We scrutinised several behavioural anxiety tests that have been translated across species boundaries. There is a lack of clinical innovation from rodent anxiety tests, and cross-species translation might help to identify potentially underlying neurobiological species differences. In addition, three clinically relevant goals could be achieved with these tests. The first is anxiolytic candidate drug screening in humans, to avoid clinical trials with compounds that are likely to fail due to species differences. Two tests (NPU and AAC stay & play test) have been used for this purpose but only by the academic investigators who developed them. Independent comparison of achievable effect sizes and thus statistical power of these tests, as well as of predictive validity, might be a way forward to convince industrial and public funders that this approach is useful and cost-effective.

A second goal is the development of diagnostic or psychometric instruments. Two tests (social intrusion and NPU test) have provided some evidence that they measure clinically relevant individual differences. However, for different reasons, both tests require further confirmation of the predictive value of test scores, and of their psychometric properties. Such investigation would usefully include other anxiety tests to maximise the innovation potential of a large clinical trial. Interestingly, such instruments could also be used to measure anxiety symptoms elicited in the various anxiety models that induce longer-lasting phenotypes [4, 7] and are not covered in this review.

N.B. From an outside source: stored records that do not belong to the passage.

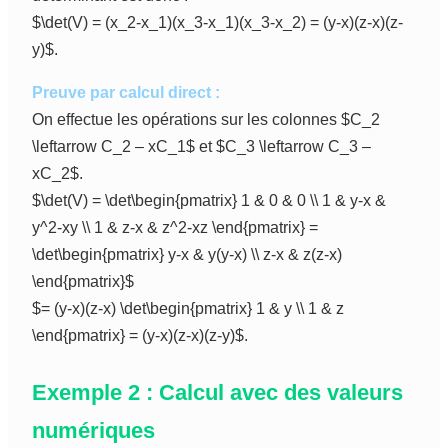
$\det(V) = (x_2-x_1)(x_3-x_1)(x_3-x_2) = (y-x)(z-x)(z-
y)$.
Preuve par calcul direct :
On effectue les opérations sur les colonnes $C_2
\leftarrow C_2 – xC_1$ et $C_3 \leftarrow C_3 –
xC_2$.
$\det(V) = \det\begin{pmatrix} 1 & 0 & 0 \\ 1 & y-x &
y^2-xy \\ 1 & z-x & z^2-xz \end{pmatrix} =
\det\begin{pmatrix} y-x & y(y-x) \\ z-x & z(z-x)
\end{pmatrix}$
$= (y-x)(z-x) \det\begin{pmatrix} 1 & y \\ 1 & z
\end{pmatrix} = (y-x)(z-x)(z-y)$.
Exemple 2 : Calcul avec des valeurs
numériques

The third goal is to reject or confirm the conjecture that anxiety tests are aetiologically relevant. Here, the hope is that they can help elucidating the neurobiological mechanisms that underly symptoms of anxiety disorder. At the minimum, this would require evidence of gross overlap in the neural control of avoidance behaviour during symptom provocation in anxiety disorder, and during these tests in healthy persons. However, beyond the action of a fairly restricted class of anxiolytic drugs, such evidence does not exist. We have highlighted several ways forward, including more research on the neurophysiological underpinnings of anxiety symptoms in controlled symptom-provocation tasks. However, at the moment, one possible conclusion is that the physiological mechanisms might indeed be different. Crucially, this would not invalidate the other two goals. The tests may still measure clinically relevant behaviour when applied to patients or at-risk persons, and thus be diagnostic. They may also be able to identify relevant drugs that act on the GABAergic and serotonergic systems—which we know are relevant both for anxiety symptoms and for behavioural avoidance in healthy people—and thus have a useful place in the drug development pipeline.

To summarise, further work is needed to render cross-species anxiety tests clinically relevant. However, even if the promise of aetiological insights into anxiety disorders may be unrealistic, they have led, and will continue to lead, to fascinating insights into the control of avoidance behaviour in healthy individuals, and thus contribute to our understanding of biologically relevant behaviour.